Esta parábola de Jesús, pone en evidencia un mensaje, al cual no podemos hacer “oídos sordos” o simplemente dejar en el olvido, al estilo del mono sabio, que, “tapa sus ojos”, para no ver la realidad que le rodea. En tiempos de Jesús, existían las ciudades-Estados. Allí se fundamenta la llamada a una regeneración democrática: Pongamos nuestros talentos al servicio del País, desde la ciudad.

El punto de partida, en las decisiones y acciones, se encuentra en la ciudad donde habitamos y el gran reto es: transformarnos de habitantes a ciudadanos, para exigir a nuestros gobernantes locales, el fiel cumplimiento de la misión encomendada. Y entreguemos cuentas productivas, como vecinos y funcionarios a nuestros compatriotas de vuelta.

Esta búsqueda colectiva de un país “normal”, en términos democráticos, encuentra su expresión real en la vida de la ciudad en la cual nos desenvolvemos, de allí la importancia de acercarnos a la vida de nuestros municipios para hacerlos participativos.

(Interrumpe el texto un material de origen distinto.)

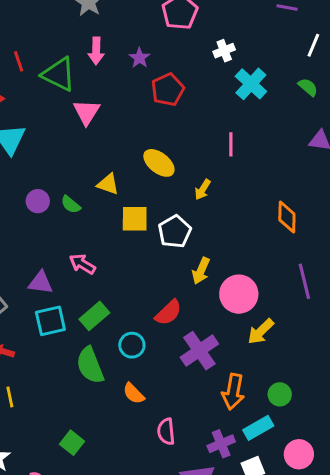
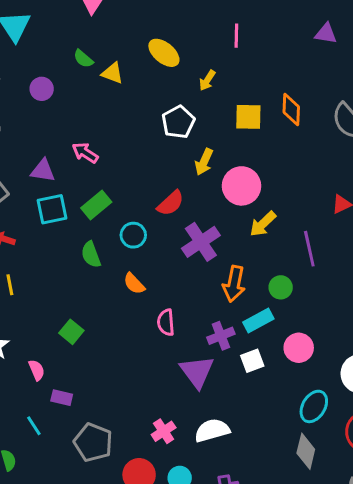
green semicircle: (71, 205) -> (83, 59), moved
yellow square: (135, 219) -> (248, 117), moved
purple line: (304, 281) -> (309, 249), moved
green semicircle: (90, 365) -> (91, 255), size x0.7

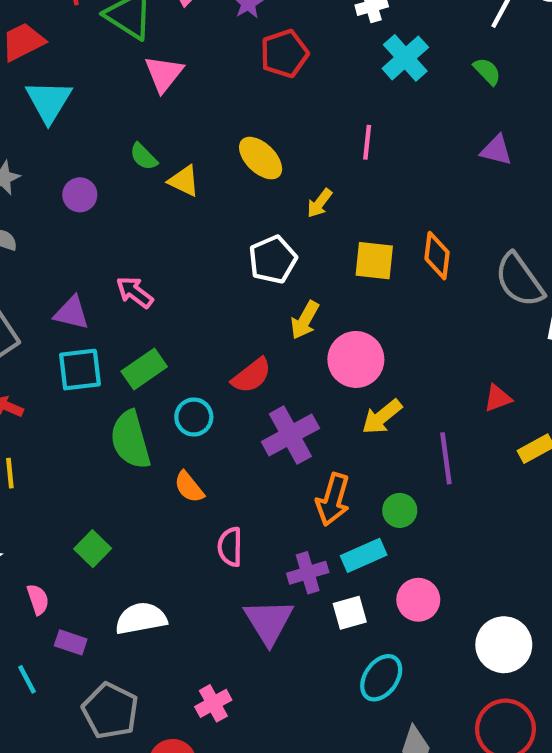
green semicircle: (91, 255) -> (130, 440), size x1.5
cyan ellipse: (314, 406) -> (381, 678), moved
white semicircle: (212, 430) -> (141, 618), moved

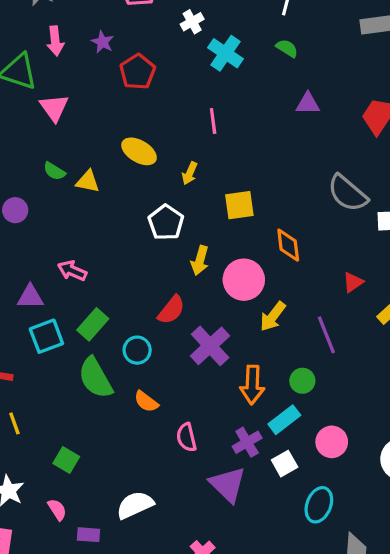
orange diamond: (437, 256) -> (288, 245), moved
green square: (93, 549) -> (66, 460), moved

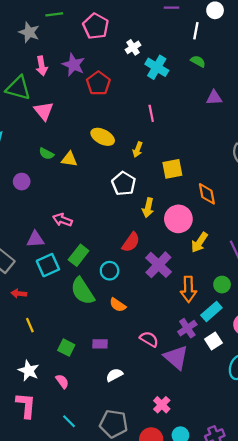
purple star: (103, 42) -> (74, 65), size x1.5
pink semicircle: (186, 437) -> (149, 339), moved, turned 138
white semicircle: (135, 505) -> (114, 375), size x0.7
purple rectangle: (88, 535) -> (100, 344), moved

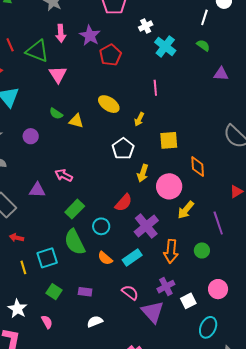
purple triangle: (214, 98) -> (221, 74), moved
cyan square: (48, 265) -> (47, 258), moved
cyan rectangle: (211, 311) -> (132, 257), moved

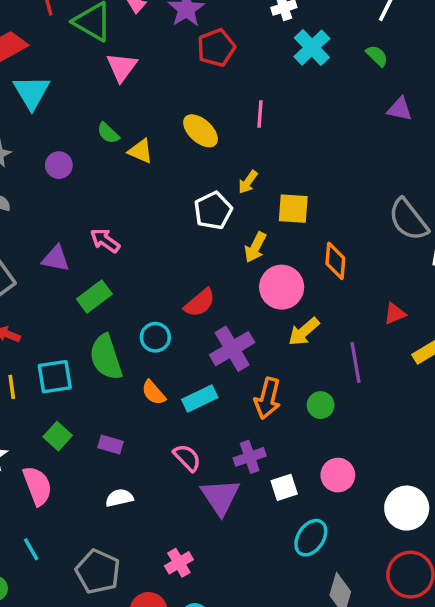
pink line: (155, 88) -> (260, 114), moved
yellow arrow: (139, 119) -> (248, 182), moved
yellow arrow: (143, 173) -> (255, 247), moved
green rectangle: (75, 209) -> (94, 297), moved
pink semicircle: (47, 322) -> (37, 486), size x1.6

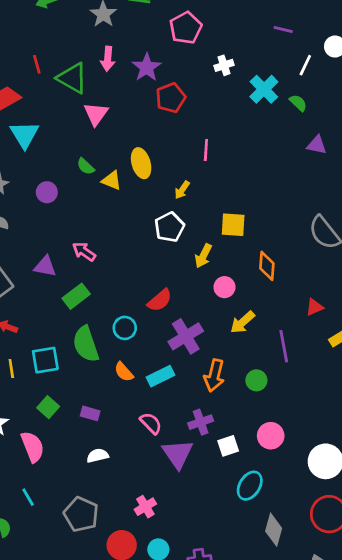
cyan cross: (312, 48) -> (264, 89), moved
yellow ellipse: (201, 131) -> (141, 163), moved, turned 32
yellow arrow: (248, 182) -> (182, 190), moved
pink circle: (282, 287) -> (225, 287), size x0.6

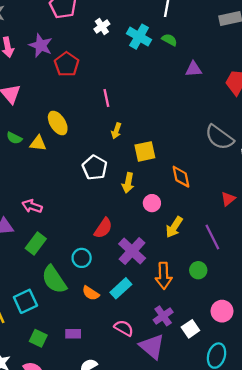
yellow arrow: (182, 190) -> (116, 131), moved

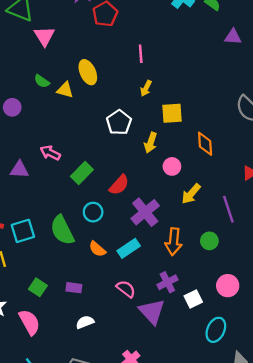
green rectangle: (36, 243) -> (82, 173), moved
cyan square: (25, 301) -> (23, 231), moved

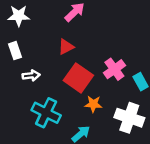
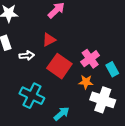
white arrow: (31, 75) -> (27, 56), moved
orange star: (93, 104) -> (86, 82), moved

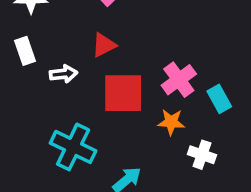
red square: (59, 66) -> (123, 93), turned -35
white cross: (103, 100) -> (202, 155), size x0.6

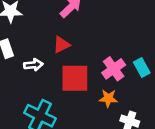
cyan rectangle: (219, 99) -> (142, 67), moved

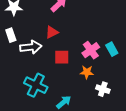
white arrow: (33, 65) -> (31, 47), size x1.5
red square: (75, 78) -> (62, 57), size x0.7

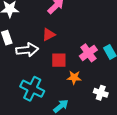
orange star: (87, 72) -> (74, 77), moved

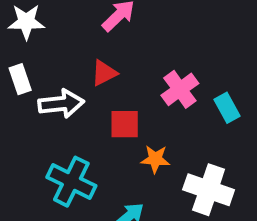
pink cross: (88, 53) -> (180, 89), moved
white cross: (101, 93) -> (209, 190), size x1.6

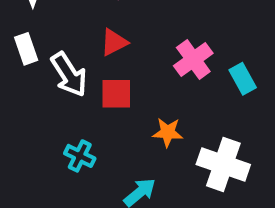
white arrow: (61, 104) -> (69, 74), turned 63
red square: (125, 124) -> (116, 94), moved
cyan cross: (71, 182) -> (80, 156), size x0.6

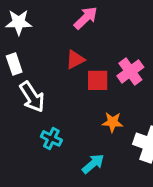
white arrow: (69, 74) -> (32, 97), moved
red square: (116, 94) -> (98, 80), moved

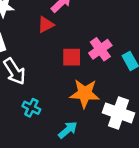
red triangle: (75, 60) -> (46, 25), moved
orange star: (112, 122) -> (85, 93), size x1.6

Cada uno de nosotros, tiene sus propios talentos como ciudadanos, otorgados por el hecho de ser vecinos del municipio, tener nuestras casas y nuestros trabajos en el ámbito de la localidad. Igualmente, las autoridades municipales tienen sus talentos propios, al servicio de la comunidad municipal, otorgados en función de sus responsabilidades legales, atendiendo a unas elecciones locales y el desempeño de las funciones propias del Poder Público Municipal. Poner nuestros talentos al servicio del país, significa una responsabilidad compartida entre los vecinos y las autoridades en cada Municipio, para hacer realidad una propuesta de vida en democracia, un modelo de democracia integral que sea productiva, en favor del gobierno de la ciudad y que sea un factor determinante de cambios para el país.

Según la narrativa del Evangelio “Un hombre noble se fue a un país lejano para ser nombrado rey y volver”. Hoy este hombre noble, está representado en cada persona que se fue a un país lejano, para ser nombrado en función de su propia dignidad humana, con la esperanza de volver. Ya no como Rey, sino como un ciudadano con pleno respeto de sus derechos inherentes. Siguiendo la narración bíblica, “Llamó a diez sirvientes suyos, les entregó cien monedas de plata y les encargó: Háganlas producir hasta que yo vuelva”. Hoy los “diez sirvientes”, están representados en los “servidores públicos”, responsables de 335 municipios. Hoy las “monedas de plata” simbolizan el “talento humano”, en cada ciudad y en cada centro poblado, para el beneficio colectivo de cada comunidad municipal, atendiendo a la condición de vecinos – ciudadanos o funcionarios municipales. En respuesta a una misión: “Háganlas producir hasta que yo vuelva”.

Quienes conforman la diáspora venezolana, en términos conservadores entre 3 y 5 millones de venezolanos en el exterior. Algún día volverán y nos pedirán cuenta, sobre de lo que hicimos en favor del país productivo, comenzando en nuestra propia ciudad o población, por eso, la necesidad de establecer y ejecutar la propuesta de los municipios participativos en la democracia local.

En la narrativa, a los “sirvientes talentosos” se les da la administración de cinco y diez ciudades, como recompensa; pero, se destaca el “sirviente indigno”, que no hace producir sus talentos. Esperemos que nuestros compatriotas al volver, no reprochen, la poca productividad o el abandono de los talentos otorgados, que, tendemos “guardados en un pañuelo”, por temor o falta de compromiso, con nuestros vecinos y autoridades locales.